Major investors considering whether to ditch funding for green UK energy projects because of threats to extend windfall tax, according to SSE boss
- Government pledged to raise £5bn through levy on oil and gas companies
- Money raised will go towards helping families struggling with cost of living crisis
- Alistair Phillips-Davies: Threats to widen tax to electricity producers detrimental
Dozens of major investors are considering whether to ditch funding for green UK energy projects because of threats to extend the windfall tax, according to the boss of SSE.
The Government has pledged to raise around £5billion through a one-off levy on oil and gas companies whose profits have soared following spiralling energy prices.
Money raised will go towards helping families struggling with the cost of living crisis.

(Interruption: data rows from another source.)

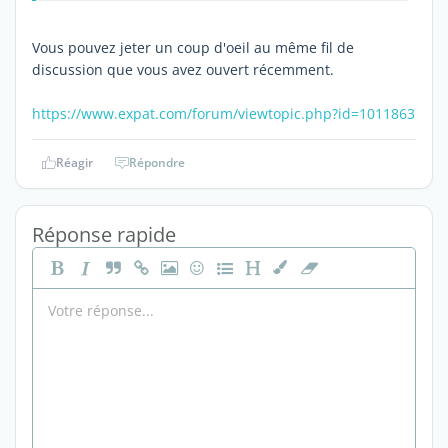
Vous pouvez jeter un coup d'oeil au même fil de
discussion que vous avez ouvert récemment.
https://www.expat.com/forum/viewtopic.php?id=1011863
Réagir
Répondre
Réponse rapide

Warning: SSE boss Alistair Phillips-Davies said the windfall tax could hamstring efforts to build the large-scale green energy projects that will help wean Britain off gas imports
But SSE chief executive Alistair Phillips-Davies warned that Treasury threats to widen the tax to electricity producers have made major investors reconsider funding commitments – even to renewable energy schemes.
Phillips-Davies said the tax could hamstring efforts to build the large-scale green energy projects that will help wean Britain off gas imports. He said: ‘We have heard from many clean energy investors recently who are now asking whether the UK remains a good place to deploy capital.
‘The irony is that the more difficult and expensive we make it to build the big projects we need, the longer the UK will be dependent on expensive imported gas.’
Although it earns some revenue from gas-fired plants, SSE is not part of the group that will be targeted by the Energy Profits Levy unveiled by Chancellor Rishi Sunak last month.
But the Government has said it is consulting with the electricity generation sector – which includes SSE – as certain companies have also seen ‘extraordinary profits’ due to record gas prices.
SSE could be targeted after it last month reported a 23 per cent rise in full-year profits to £1.2billion.
Last week the Perth-based group, which is worth £17billion, revealed Phillips-Davies received a pay packet worth £4.5m in 2021.
Although the UK is a hub for renewables projects, these need large external funding because of their huge development costs.
It is this cash that is most at risk at a key time when many schemes are trying to get off the ground.
SSE plans to invest £24billion in renewable and energy transition projects this decade.
Phillips-Davies said the uncertainty around the levy was ‘clearly unhelpful’.
He sounded the alarm after it emerged Norwegian state oil giant Equinor is reportedly reconsidering a £4.5billion North Sea project.